- Task data
----------------------------------------

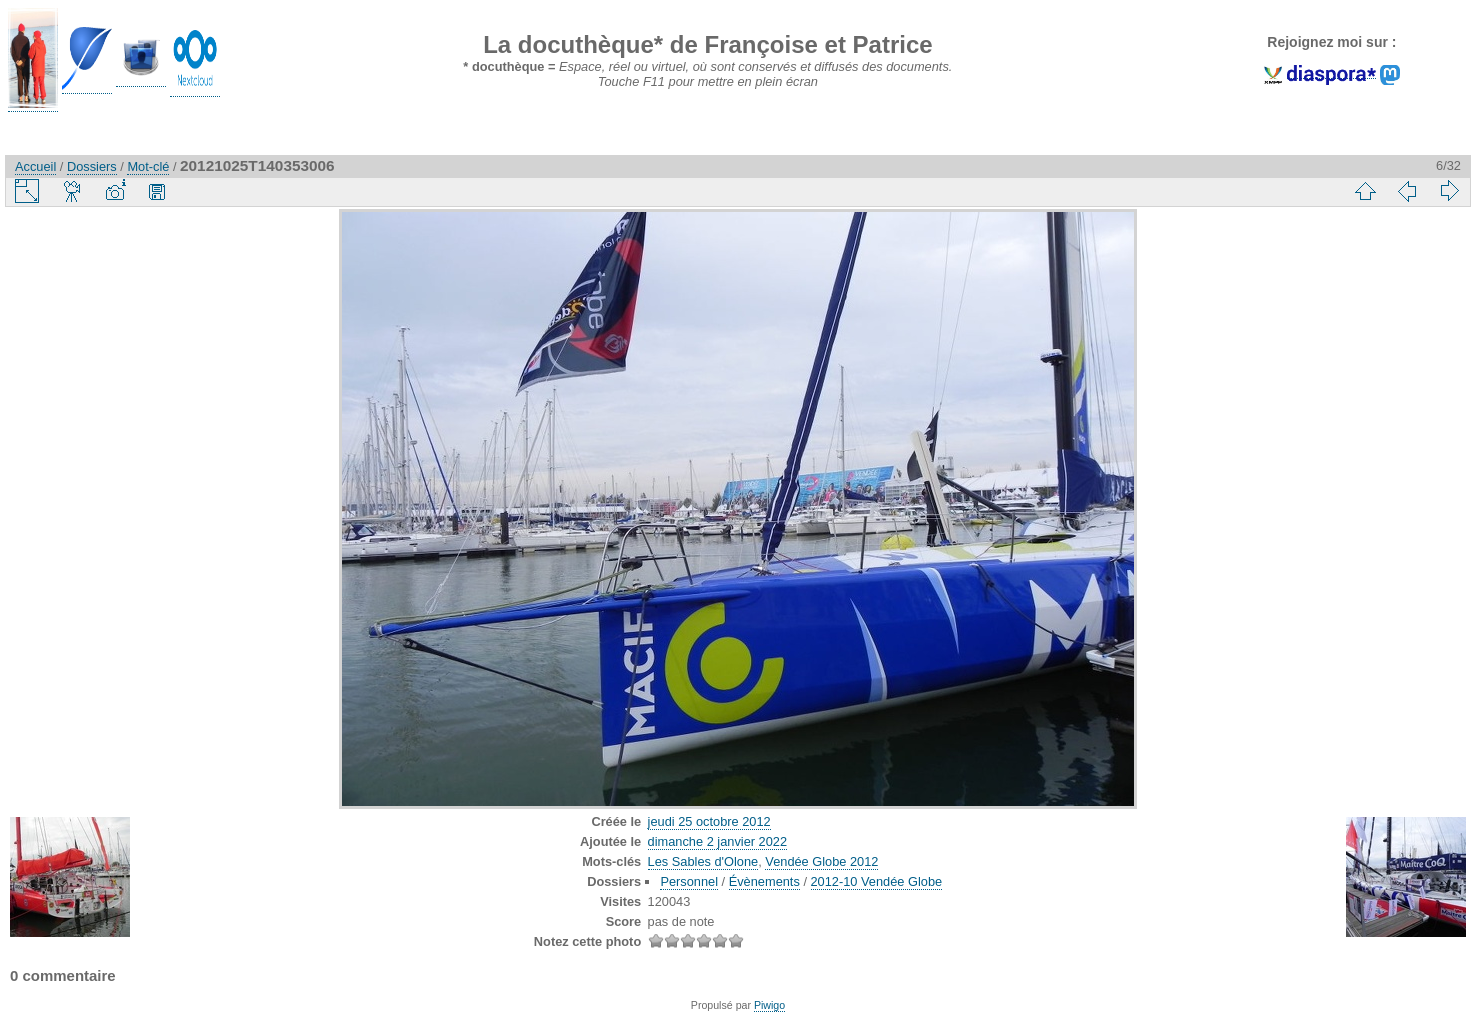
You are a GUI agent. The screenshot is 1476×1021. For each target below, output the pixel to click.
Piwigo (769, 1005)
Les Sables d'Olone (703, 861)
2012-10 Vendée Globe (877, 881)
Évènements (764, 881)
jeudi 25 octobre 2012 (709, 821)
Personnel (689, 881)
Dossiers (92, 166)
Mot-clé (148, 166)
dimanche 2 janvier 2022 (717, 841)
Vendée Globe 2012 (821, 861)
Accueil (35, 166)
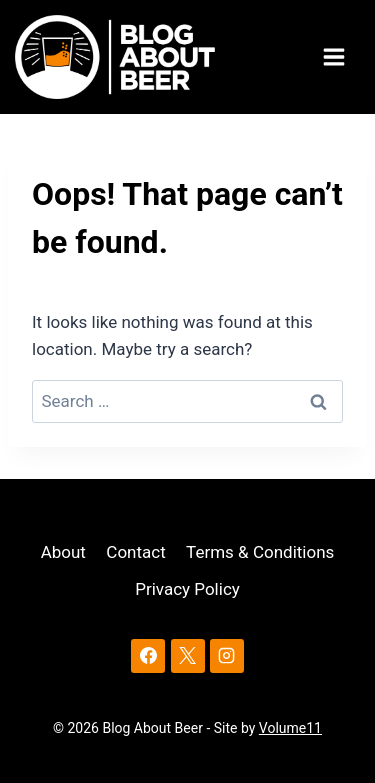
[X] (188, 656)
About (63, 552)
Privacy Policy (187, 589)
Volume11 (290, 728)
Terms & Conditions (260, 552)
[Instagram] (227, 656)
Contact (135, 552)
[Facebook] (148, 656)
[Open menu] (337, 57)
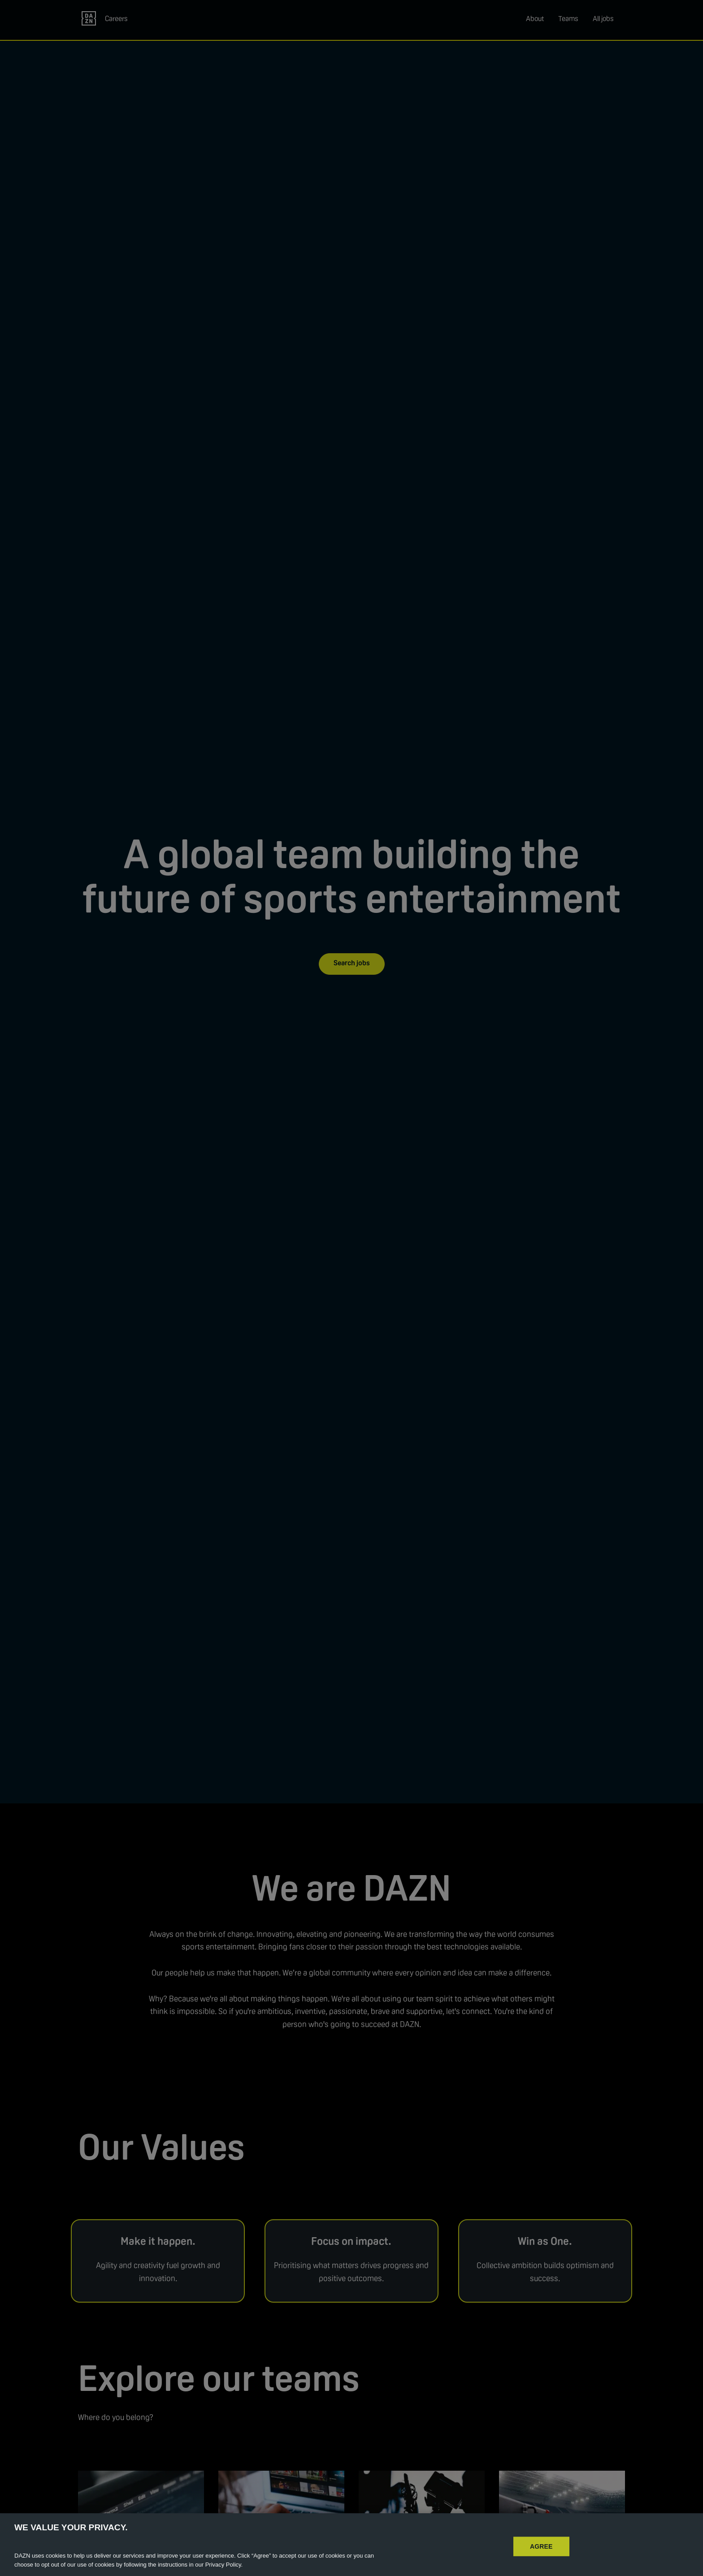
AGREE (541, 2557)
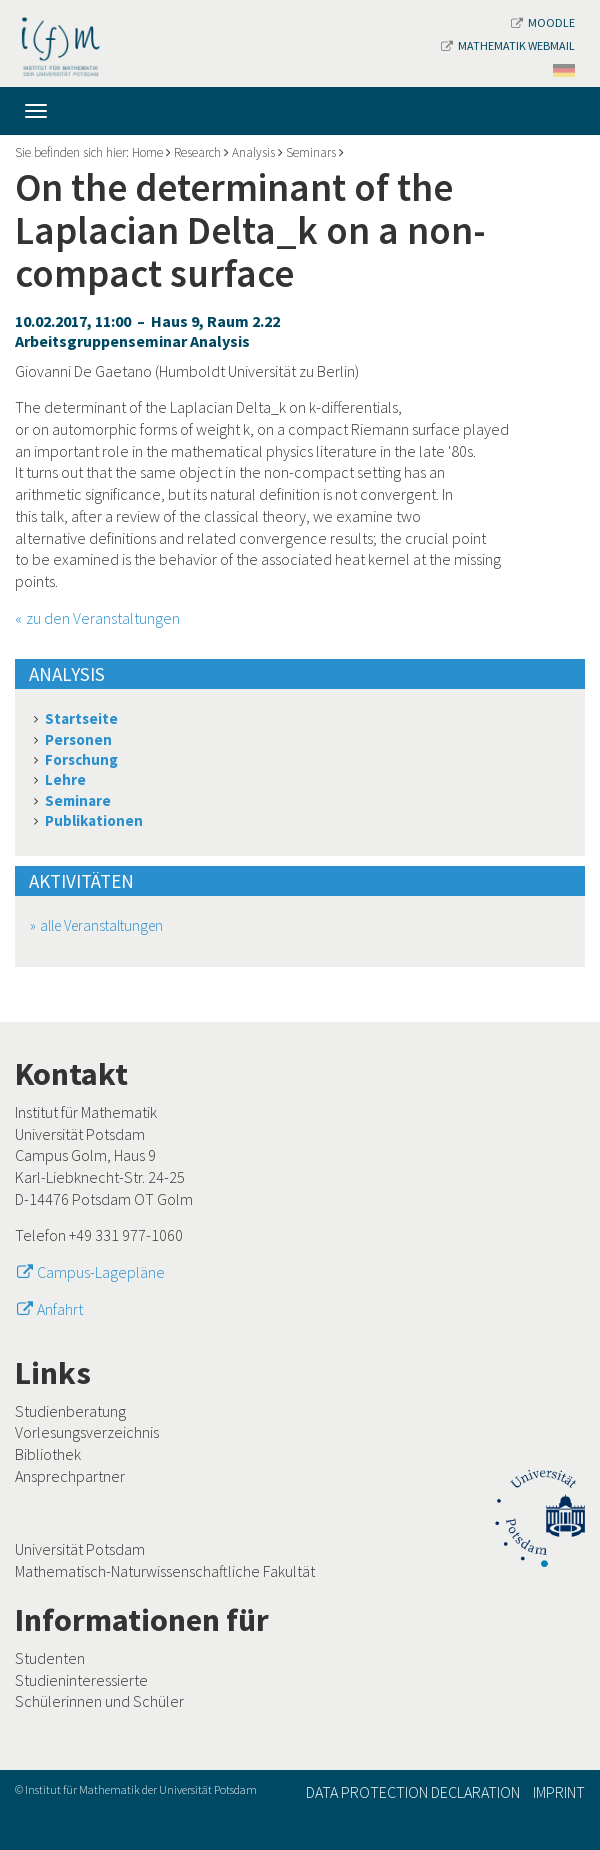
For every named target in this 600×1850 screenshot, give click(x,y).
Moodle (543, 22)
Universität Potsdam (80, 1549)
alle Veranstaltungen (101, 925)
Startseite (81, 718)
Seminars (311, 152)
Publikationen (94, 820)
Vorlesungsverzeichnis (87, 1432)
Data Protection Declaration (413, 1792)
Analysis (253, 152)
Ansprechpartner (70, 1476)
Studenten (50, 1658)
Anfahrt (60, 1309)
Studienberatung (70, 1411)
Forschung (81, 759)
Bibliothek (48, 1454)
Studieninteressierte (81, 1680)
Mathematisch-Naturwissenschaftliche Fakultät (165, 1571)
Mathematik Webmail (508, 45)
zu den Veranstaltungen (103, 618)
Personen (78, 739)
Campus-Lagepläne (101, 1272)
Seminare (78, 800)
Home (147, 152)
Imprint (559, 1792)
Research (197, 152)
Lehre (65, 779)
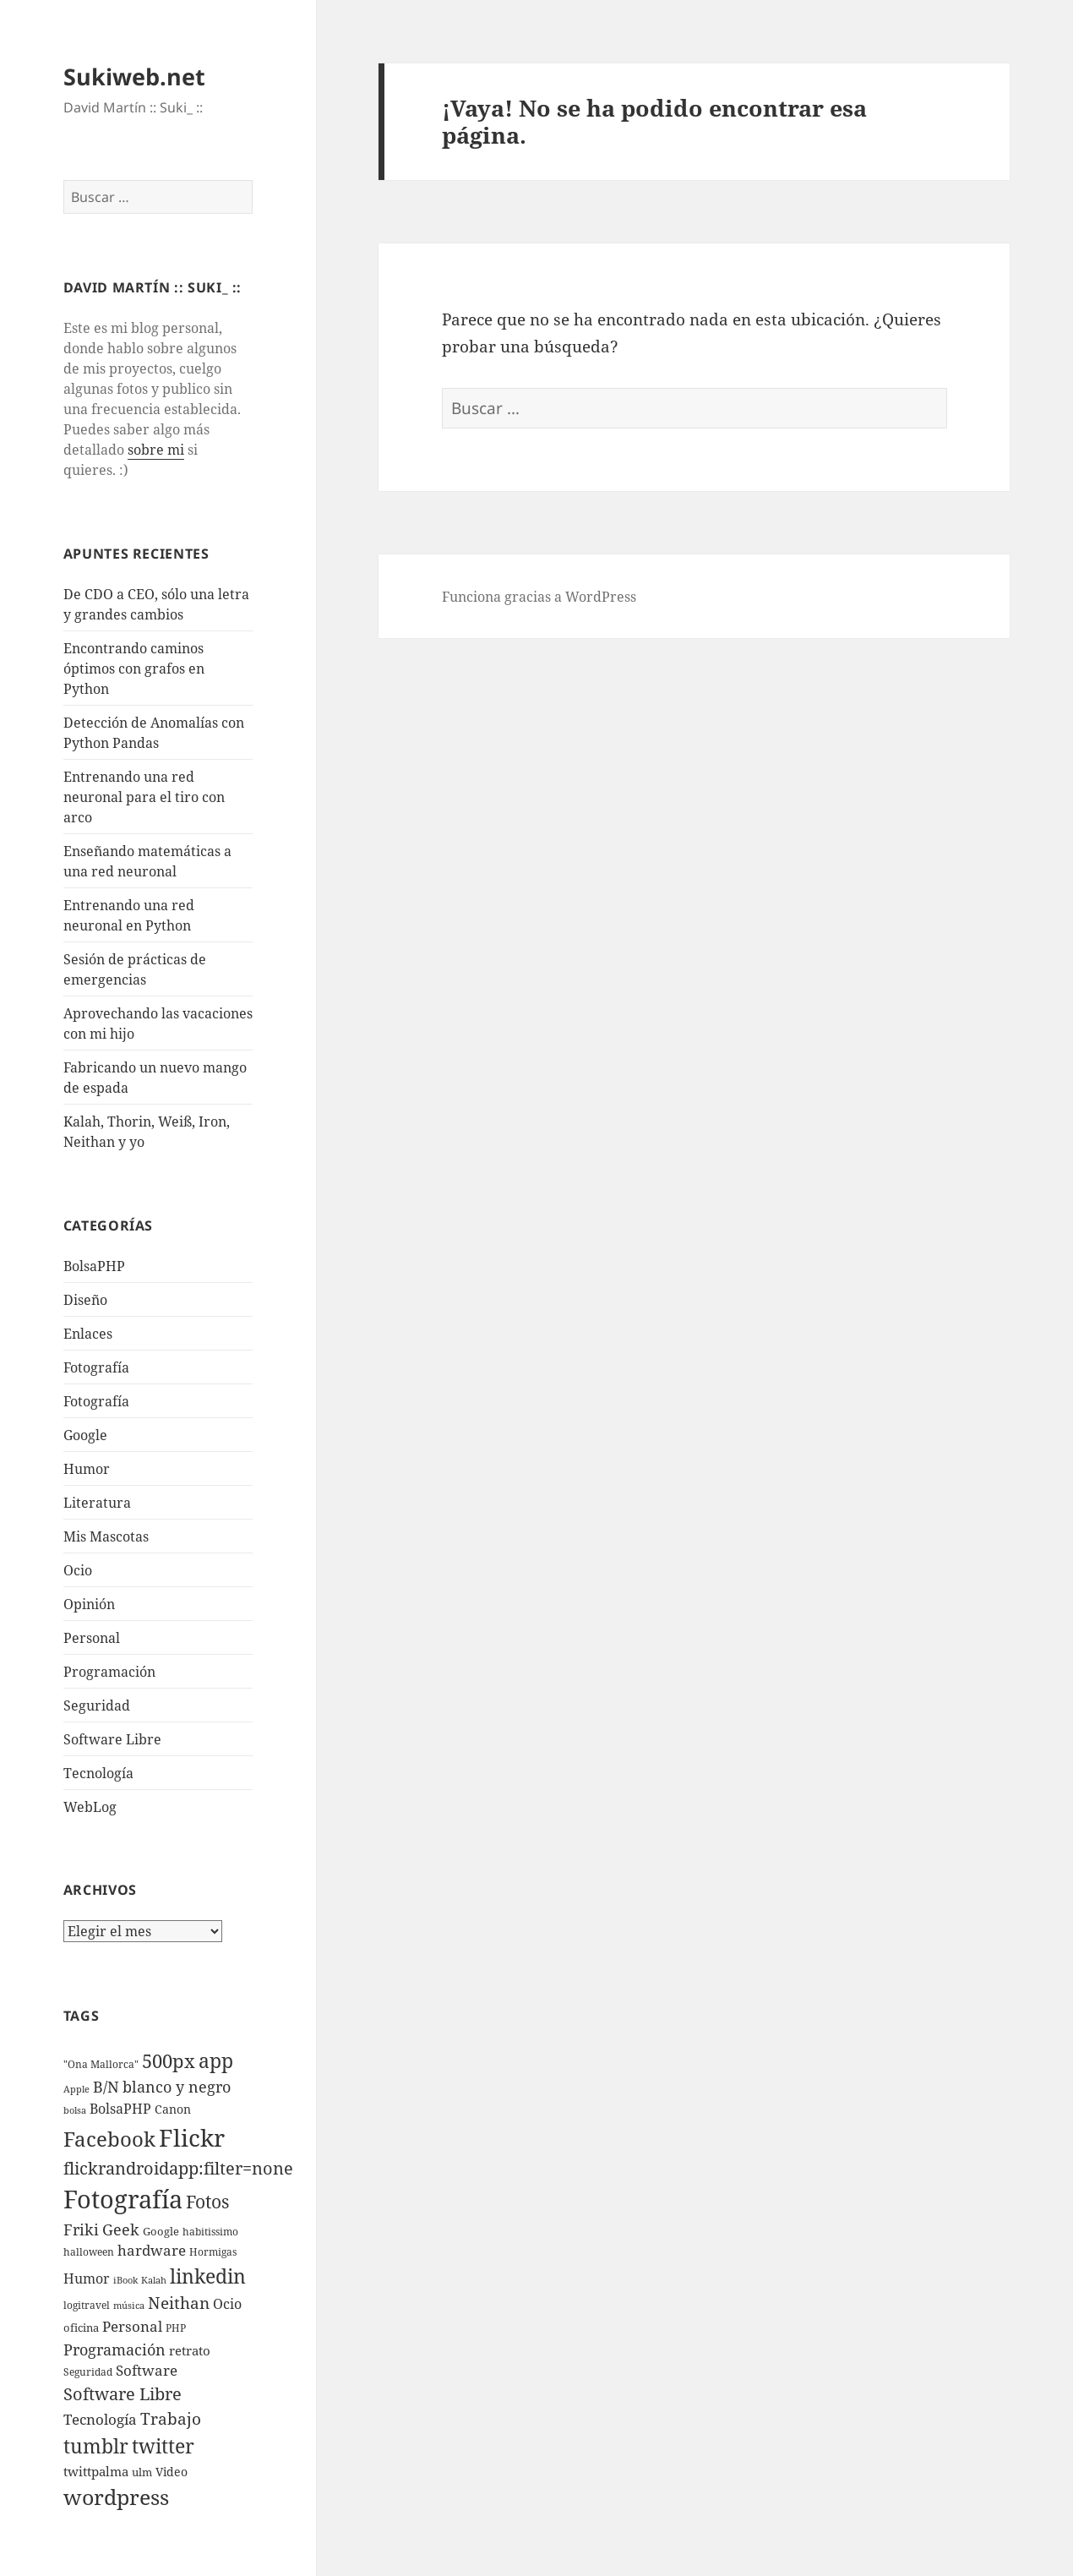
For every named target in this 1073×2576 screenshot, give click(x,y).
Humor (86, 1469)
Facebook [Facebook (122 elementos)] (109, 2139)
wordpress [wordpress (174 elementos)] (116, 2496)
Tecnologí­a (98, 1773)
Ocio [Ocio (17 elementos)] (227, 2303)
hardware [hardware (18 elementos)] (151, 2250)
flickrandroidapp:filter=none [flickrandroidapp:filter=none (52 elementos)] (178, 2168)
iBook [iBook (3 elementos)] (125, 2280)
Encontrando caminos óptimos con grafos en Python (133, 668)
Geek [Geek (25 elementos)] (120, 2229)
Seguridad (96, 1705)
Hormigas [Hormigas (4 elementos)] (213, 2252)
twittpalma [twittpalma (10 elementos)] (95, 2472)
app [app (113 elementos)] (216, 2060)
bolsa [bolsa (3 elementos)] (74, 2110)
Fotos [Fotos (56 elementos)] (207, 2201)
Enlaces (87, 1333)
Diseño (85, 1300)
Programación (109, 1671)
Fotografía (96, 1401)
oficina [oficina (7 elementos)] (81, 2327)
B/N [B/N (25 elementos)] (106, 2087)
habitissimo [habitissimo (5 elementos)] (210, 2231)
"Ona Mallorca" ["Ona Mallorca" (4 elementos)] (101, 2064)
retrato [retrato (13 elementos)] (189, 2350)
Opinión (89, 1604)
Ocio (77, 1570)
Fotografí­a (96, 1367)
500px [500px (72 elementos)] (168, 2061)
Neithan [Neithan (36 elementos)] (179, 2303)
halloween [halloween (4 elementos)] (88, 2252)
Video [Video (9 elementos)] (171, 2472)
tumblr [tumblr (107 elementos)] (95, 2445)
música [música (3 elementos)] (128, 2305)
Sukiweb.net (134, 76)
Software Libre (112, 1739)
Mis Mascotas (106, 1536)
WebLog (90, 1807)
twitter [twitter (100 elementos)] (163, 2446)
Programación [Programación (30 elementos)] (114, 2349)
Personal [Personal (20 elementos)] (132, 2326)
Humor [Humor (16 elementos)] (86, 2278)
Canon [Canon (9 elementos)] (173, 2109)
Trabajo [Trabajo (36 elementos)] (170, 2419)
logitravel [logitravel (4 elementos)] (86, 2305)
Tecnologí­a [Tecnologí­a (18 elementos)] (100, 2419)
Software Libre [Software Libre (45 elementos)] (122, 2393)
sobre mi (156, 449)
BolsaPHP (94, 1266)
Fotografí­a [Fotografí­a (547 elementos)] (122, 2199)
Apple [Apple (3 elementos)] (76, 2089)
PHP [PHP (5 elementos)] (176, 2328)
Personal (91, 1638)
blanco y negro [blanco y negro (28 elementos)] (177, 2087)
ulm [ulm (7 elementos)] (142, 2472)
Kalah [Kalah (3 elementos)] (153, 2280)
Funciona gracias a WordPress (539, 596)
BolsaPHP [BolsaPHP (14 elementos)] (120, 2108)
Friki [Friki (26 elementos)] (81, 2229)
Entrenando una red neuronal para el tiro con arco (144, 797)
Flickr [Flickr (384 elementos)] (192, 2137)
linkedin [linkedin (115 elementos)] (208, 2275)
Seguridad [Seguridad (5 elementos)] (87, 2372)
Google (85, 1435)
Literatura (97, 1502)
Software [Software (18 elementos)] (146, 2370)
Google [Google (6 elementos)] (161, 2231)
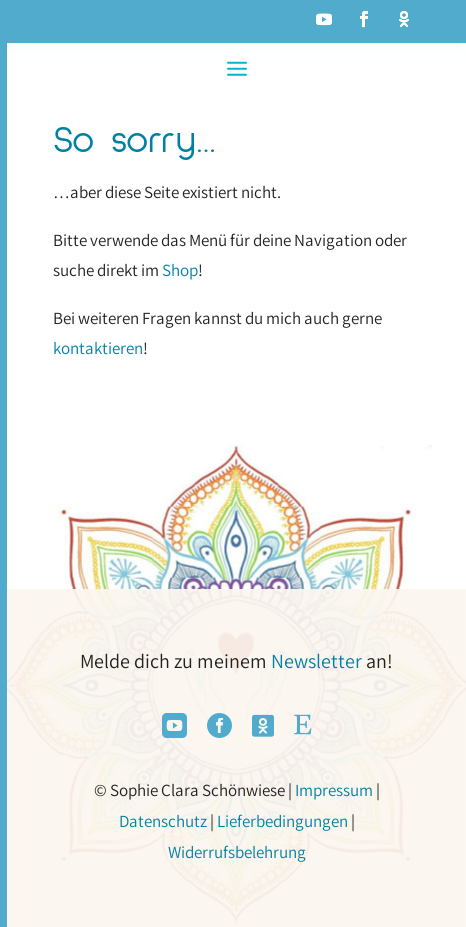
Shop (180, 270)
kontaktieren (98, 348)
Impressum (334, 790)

----------------------------------------

- Problem to work on
Leaving every picture out, write out exactly the lines from the beginning of the listing above to the line with "iBook [iBook (3 elementos)] (125, 2280)", inclusive.

- Result of this task
You are a GUI agent. The screenshot is 1476×1021. For each target below, output the pixel to click.
Piwigo (769, 1005)
Les Sables d'Olone (703, 861)
2012-10 Vendée Globe (877, 881)
Évènements (764, 881)
jeudi 25 octobre 2012 (709, 821)
Personnel (689, 881)
Dossiers (92, 166)
Mot-clé (148, 166)
dimanche 2 janvier 2022 (717, 841)
Vendée Globe 2012 (821, 861)
Accueil (35, 166)
[X] (188, 656)
About (63, 552)
Privacy Policy (187, 589)
Volume11 (290, 728)
Terms & Conditions (260, 552)
[Instagram] (227, 656)
Contact (135, 552)
[Facebook] (148, 656)
[Open menu] (337, 57)
AGREE (541, 2557)
For every named target in this 600×1850 screenshot, give click(x,y).
Moodle (543, 22)
Universität Potsdam (80, 1549)
alle Veranstaltungen (101, 925)
Startseite (81, 718)
Seminars (311, 152)
Publikationen (94, 820)
Vorlesungsverzeichnis (87, 1432)
Data Protection Declaration (413, 1792)
Analysis (253, 152)
Ansprechpartner (70, 1476)
Studenten (50, 1658)
Anfahrt (60, 1309)
Studienberatung (70, 1411)
Forschung (81, 759)
Bibliothek (48, 1454)
Studieninteressierte (81, 1680)
Mathematisch-Naturwissenschaftliche Fakultät (165, 1571)
Mathematik Webmail (508, 45)
zu den Veranstaltungen (103, 618)
Personen (78, 739)
Campus-Lagepläne (101, 1272)
Seminare (78, 800)
Home (147, 152)
Imprint (559, 1792)
Research (197, 152)
Lehre (65, 779)
For every named target in this 1073×2576 screenshot, give click(x,y).
Humor (86, 1469)
Facebook [Facebook (122 elementos)] (109, 2139)
wordpress [wordpress (174 elementos)] (116, 2496)
Tecnologí­a (98, 1773)
Ocio [Ocio (17 elementos)] (227, 2303)
hardware [hardware (18 elementos)] (151, 2250)
flickrandroidapp:filter=none [flickrandroidapp:filter=none (52 elementos)] (178, 2168)
iBook [iBook (3 elementos)] (125, 2280)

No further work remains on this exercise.